The SEC Report discussed the cyclicality of offerings as well. Although it is well documented that public markets are cyclical and depend on such factors as business cycle, investor sentiment and time varying information asymmetry, comparable information is not available for the private offering markets. Just based on Form D filings, the SEC Report considers whether there is support for the theory that companies rely on private markets when public markets are in distress, such as during a recession. There is not. In fact, rather it appears that the private offering market increases during strong public markets and decreases during weak public markets. The health of the private offering market correlates with the health of the public market.

As noted in the Report, “there is a strong, positive correlation of the incidence of new Regulation D offerings with the economic condition of the public markets. In particular the level of Regulation D offering activity closely follows the level of the S&P 500 index.” From 2009-2014 there has been an increase in Regulation D offering activity consistent with the steady increase in the S&P 500.

The Regulation D marketplace for non-financial issuers generally comprises equity offerings as opposed to debt offerings, which are more common in the public market. Moreover, equity is usually indicative of new money and capital whereas debt is often used as a refinancing tool for existing debt. Financial issuers generally use Rule 144A and such offerings are generally debt. In other words, small businesses looking to grow with new capital rely on Regulation D equity offerings.

Rule 506 of Regulation D continues to be the most common exemption. Since 2009, 95% of private offerings are completed under Rule 506. It is clear to me, and the SEC, that the reason for this is that Rule 506 pre-empts state law, avoiding state registration and other arduous blue sky process.

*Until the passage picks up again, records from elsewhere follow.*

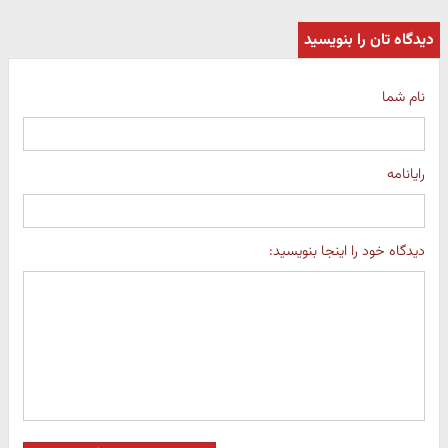
دیدگاه تان را بنویسید
نام شما
رایانامه
دیدگاه خود را اینجا بنویسید:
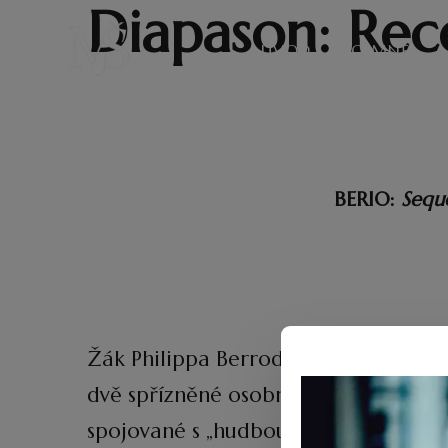
Diapason: Rec
ÚVOD
O MNĚ
BERIO:
Sequ
Žák Philippa Berroda a Jérôma Comta
dvě spřízněné osobnosti druhé polovin
spojované s „hudbou soudobou“ a dáv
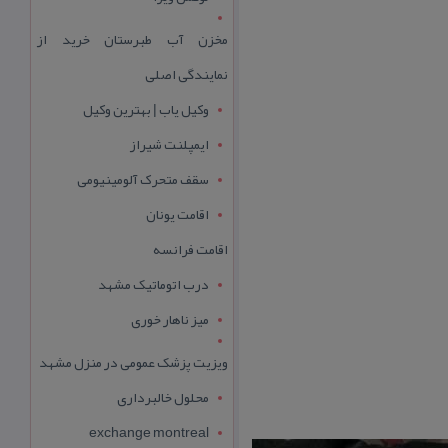
مخزن آب طبرستان خرید از
نمایندگی اصلی
وکیل یاب | بهترین وکیل
ایمپلنت شیراز
سقف متحرک آلومینیومی
اقامت یونان
اقامت فرانسه
درب اتوماتیک مشهد
میز ناهار خوری
ویزیت پزشک عمومی در منزل مشهد
محلول خالبرداری
exchange montreal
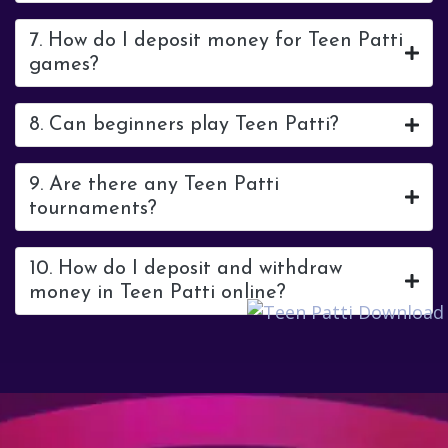
7. How do I deposit money for Teen Patti
games?
8. Can beginners play Teen Patti?
9. Are there any Teen Patti
tournaments?
10. How do I deposit and withdraw
money in Teen Patti online?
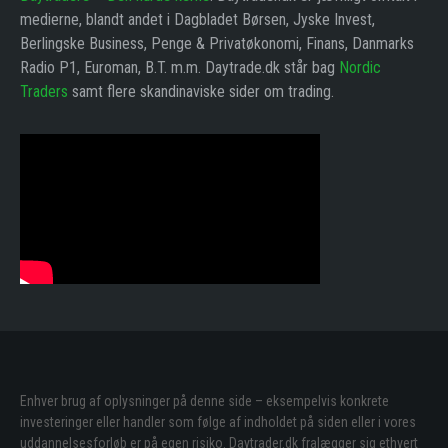
medierne, blandt andet i Dagbladet Børsen, Jyske Invest,
Berlingske Business, Penge & Privatøkonomi, Finans, Danmarks
Radio P1, Euroman, B.T. m.m. Daytrade.dk står bag
Nordic
Traders
samt flere skandinaviske sider om trading.
Enhver brug af oplysninger på denne side – eksempelvis konkrete
investeringer eller handler som følge af indholdet på siden eller i vores
uddannelsesforløb er på egen risiko. Daytrader.dk fralægger sig ethvert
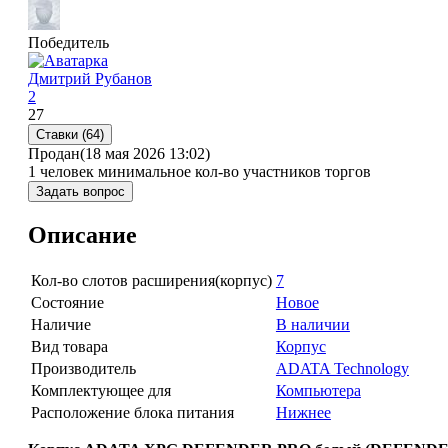
Победитель
Дмитрий Рубанов
2
27
Ставки (64)
Продан
(18 мая 2026 13:02)
1 человек
минимальное кол-во участников торгов
Задать вопрос
Описание
Кол-во слотов расширения(корпус)
7
Состояние
Новое
Наличие
В наличии
Вид товара
Корпус
Производитель
ADATA Technology
Комплектующее для
Компьютера
Расположение блока питания
Нижнее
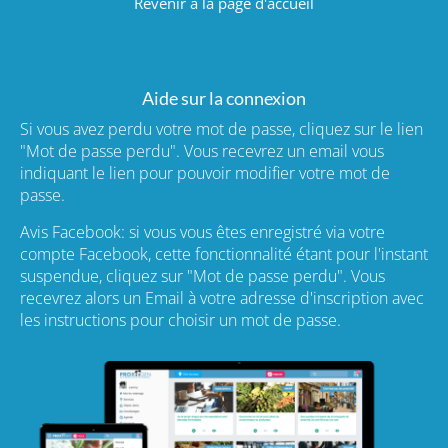
Revenir à la page d'accueil
Aide sur la connexion
Si vous avez perdu votre mot de passe, cliquez sur le lien
"Mot de passe perdu". Vous recevrez un email vous
indiquant le lien pour pouvoir modifier votre mot de
passe.
Avis Facebook: si vous vous êtes enregistré via votre
compte Facebook, cette fonctionnalité étant pour l'instant
suspendue, cliquez sur "Mot de passe perdu". Vous
recevrez alors un Email à votre adresse d'inscription avec
les instructions pour choisir un mot de passe.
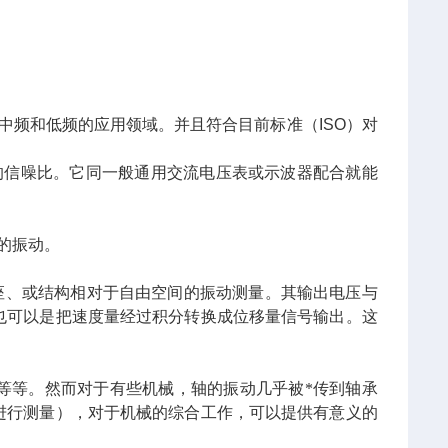
中频和低频的应用领域。并且符合目前标准（ISO）对
的信噪比。它同一般通用交流电压表或示波器配合就能
小的振动。
承座、或结构相对于自由空间的振动测量。其输出电压与
也可以是把速度量经过积分转换成位移量信号输出。这
等等。然而对于有些机械，轴的振动几乎被*传到轴承
进行测量），对于机械的综合工作，可以提供有意义的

The SEC points out that depending on state law, Rule 504 and 505 offerings can be sold to non-accredited investors and, under Rule 504, can be freely tradeable. Despite this benefit, issuers clearly find the state law pre-emption as a more important deciding factor and are willing to accept the restrictions under Rule 506 as a trade-off (i.e., either accredited only or a limit of 35 unaccredited, restricted securities, no general solicitation or advertising under 506(b) and added accredited verification under 506(c), etc.).

From September 23, 2013, the date of enactment, through December 31, 2014, a total of 2,117 Rule 506(c) offerings were reported on Form D by a total of 1,911 issuers (some issuers had multiple offerings). During this time a total of $32.5 billion was reported as being raised. As a comparison, during the same time period there were 24,500 Rule 506(b) offerings that raised $821.3 billion. Moreover, even after the enactment of Rule 506(c), the number of new 506(b) offerings continues to increase and vastly outpace the number of new Rule 506(c) offerings.

I am not surprised by this information as I think that the 506(c) marketplace has taken its time to find its place in the private offering market as a whole, and continues to do so. From my own experience it is clear that accredited investors do not just look at a website and send money! Offerings are sold, not bought, and the advertising and marketing is good for lead generation, ease of information flow, and general exposure, but does not cause a sophisticated investor to part with their money without more. Even though the accredited verification process has become easier with services such as Crowdcheck, it is clear that issuers, placement agents, and the investing public still prefer the old-fashioned Rule 506(b) and avoiding the accredited verification process. See, for example, my blog HERE discussing new SEC guidance and the Citizen VC no action letter.

I still strongly believe in the benefits of Rule 506(c) and its viability. The SEC Report does as well, pointing out that issuers will become more comfortable with market practices, accredited investor verification procedures, and methods of advertising and solicitation over time.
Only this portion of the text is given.